Extracted page text data:
-- Opening Marker --
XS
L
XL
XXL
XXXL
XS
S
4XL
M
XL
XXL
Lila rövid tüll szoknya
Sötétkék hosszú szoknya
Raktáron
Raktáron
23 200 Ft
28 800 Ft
-- Closing Marker --
Exercise —
What this exercise asks for is an exact copy of all the records.

Task solution —
XS
L
XL
XXL
XXXL
XS
S
4XL
M
XL
XXL
Lila rövid tüll szoknya
Sötétkék hosszú szoknya
Raktáron
Raktáron
23 200 Ft
28 800 Ft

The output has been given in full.